Water diverted from East Maui ran down a ditch toward sugar cane fields at Hawaiian Commercial & Sugar Co. plantation in Puunene in April 2010. Alexander & Baldwin has announced it will permanently restore water to eight streams in east Maui as Hawaii’s last sugar plantation prepares to close at the end of the year.

WAILUKU » Alexander & Baldwin has announced it will permanently restore water to eight streams in east Maui as Hawaii’s last sugar plantation prepares to close at the end of the year. The decision comes after taro farmers pushed for decades to get the company to stop the century-old practice of diverting streams to irrigate crops.

President Chris Benjamin of A&B, the parent company of Hawaiian Commercial & Sugar Co., made the announcement Wednesday during a news conference with state legislators. He said streams will be restored and taro farmers will have increased access to water once the plantation shuts down, The Maui News reported.

While legislators supported the decision, those who have challenged the company’s water diversion practices over the years called the announcement “disingenuous.” They said it was meant to influence lawmakers who were scheduled to discuss a water rights bill later in the day.

The Senate-revised version of the legislation would allow holdover state water diversion permits for farmers, ranchers and utilities, and would prevent A&B from continuing to divert east Maui stream water for irrigation. The original House bill called for A&B to maintain its rights to the water while it awaited a final decision from the state on its request for a long-term lease.

The bill was introduced after an Oahu judge invalidated state water diversion permits for A&B for its Maui sugar operations in January. First Circuit Judge Rhonda Nishimura found that the state Board of Land and Natural Resources’ practice of extending revocable permits on a “holdover” basis each year from 2001 to 2014 violated state law.
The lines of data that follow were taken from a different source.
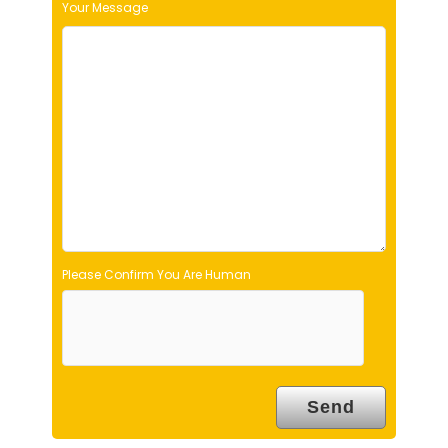
Your Message
i
e
l
d
e
m
p
t
y
.
Please Confirm You Are Human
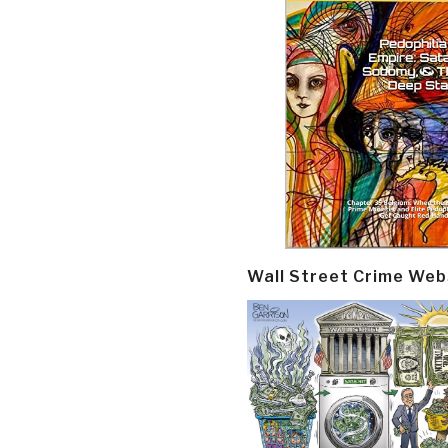
Wall Street Crime Web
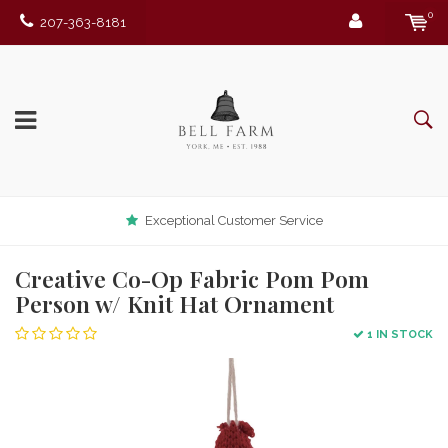
0
207-363-8181
Exceptional Customer Service
Creative Co-Op Fabric Pom Pom
Person w/ Knit Hat Ornament
1 IN STOCK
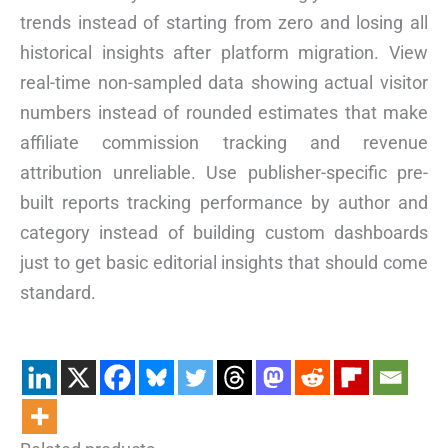
trends instead of starting from zero and losing all
historical insights after platform migration. View
real-time non-sampled data showing actual visitor
numbers instead of rounded estimates that make
affiliate commission tracking and revenue
attribution unreliable. Use publisher-specific pre-
built reports tracking performance by author and
category instead of building custom dashboards
just to get basic editorial insights that should come
standard.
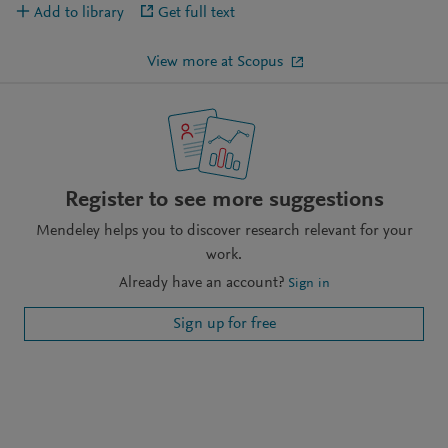
Add to library
Get full text
View more at Scopus
Register to see more suggestions
Mendeley helps you to discover research relevant for your
work.
Already have an account?
Sign in
Sign up for free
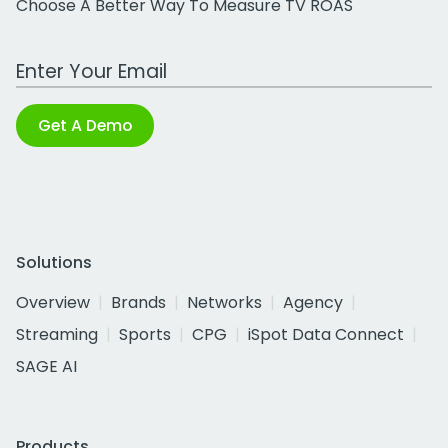
Choose A Better Way To Measure TV ROAS
Work Email Address
Get A Demo
Solutions
Overview
Brands
Networks
Agency
Streaming
Sports
CPG
iSpot Data Connect
SAGE AI
Products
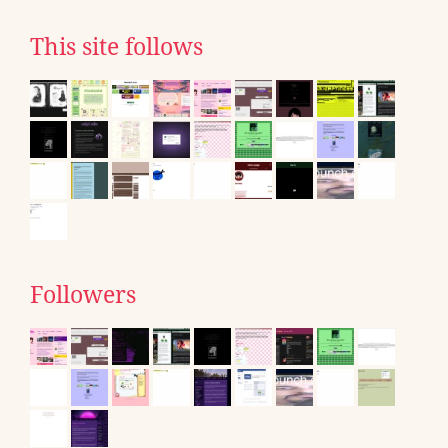
This site follows
Followers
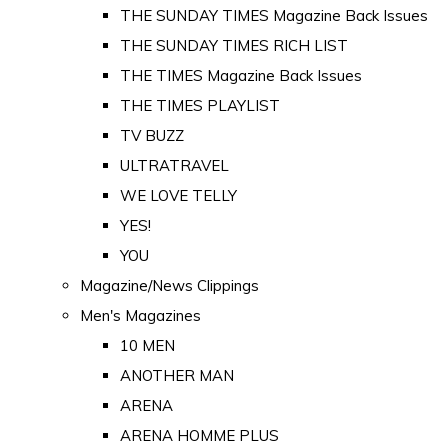
THE SUNDAY TIMES Magazine Back Issues
THE SUNDAY TIMES RICH LIST
THE TIMES Magazine Back Issues
THE TIMES PLAYLIST
TV BUZZ
ULTRATRAVEL
WE LOVE TELLY
YES!
YOU
Magazine/News Clippings
Men's Magazines
10 MEN
ANOTHER MAN
ARENA
ARENA HOMME PLUS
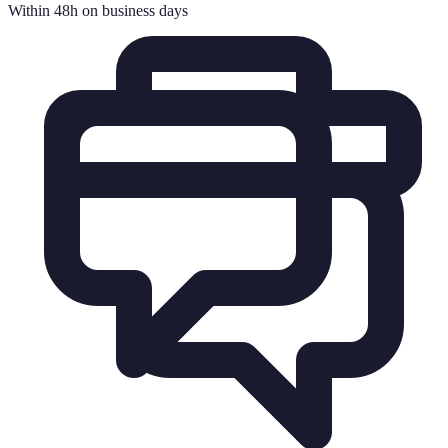
Within 48h on business days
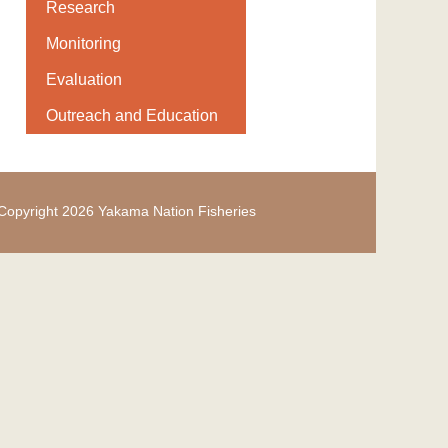
Research
Monitoring
Evaluation
Outreach and Education
Copyright 2026 Yakama Nation Fisheries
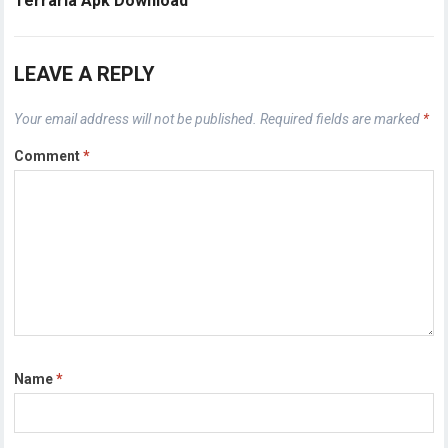
Terraria Apk Download
LEAVE A REPLY
Your email address will not be published.
Required fields are marked
*
Comment
*
Name
*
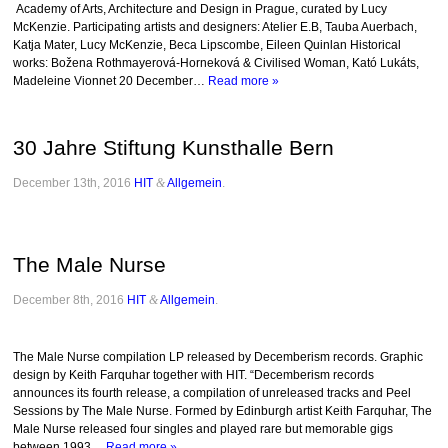
Academy of Arts, Architecture and Design in Prague, curated by Lucy
McKenzie. Participating artists and designers: Atelier E.B, Tauba Auerbach,
Katja Mater, Lucy McKenzie, Beca Lipscombe, Eileen Quinlan Historical
works: Božena Rothmayerová-Horneková & Civilised Woman, Kató Lukáts,
Madeleine Vionnet 20 December…
Read more »
30 Jahre Stiftung Kunsthalle Bern
December 13th, 2016
HIT
&
Allgemein
.
The Male Nurse
December 8th, 2016
HIT
&
Allgemein
.
The Male Nurse compilation LP released by Decemberism records. Graphic
design by Keith Farquhar together with HIT. “Decemberism records
announces its fourth release, a compilation of unreleased tracks and Peel
Sessions by The Male Nurse. Formed by Edinburgh artist Keith Farquhar, The
Male Nurse released four singles and played rare but memorable gigs
between 1993…
Read more »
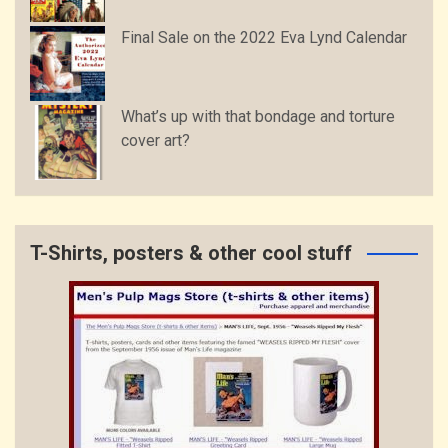
Final Sale on the 2022 Eva Lynd Calendar
What’s up with that bondage and torture
cover art?
T-Shirts, posters & other cool stuff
Mahealani Wendt, an east Maui resident and taro farmer, said A&B’s announcement “is a disingenuous attempt to deflect attention from A&B’s and these politicians’ true intention to put A&B back into House Bill 2501.”

Native Hawaiian Legal Corp., which has represented the taro farmers, said that the farmers should have been included in the news conference.

“Today, history repeats itself, as A&B has once again used its clout to entice certain Hawaii state legislators and agencies to defy – even collude to overturn – a court order declaring A&B’s East Maui diversion of any streams flowing across 33,000 acres of state ceded lands for its commercial enterprise to be illegal,” the corporation said.

A&B said it has already restored water to three steams that feed Wailuanui, the largest taro-growing area in east Maui. A&B plans to submit a letter to the state water commission about the stream restorations, and will ask for the commission’s guidance in returning water to the streams.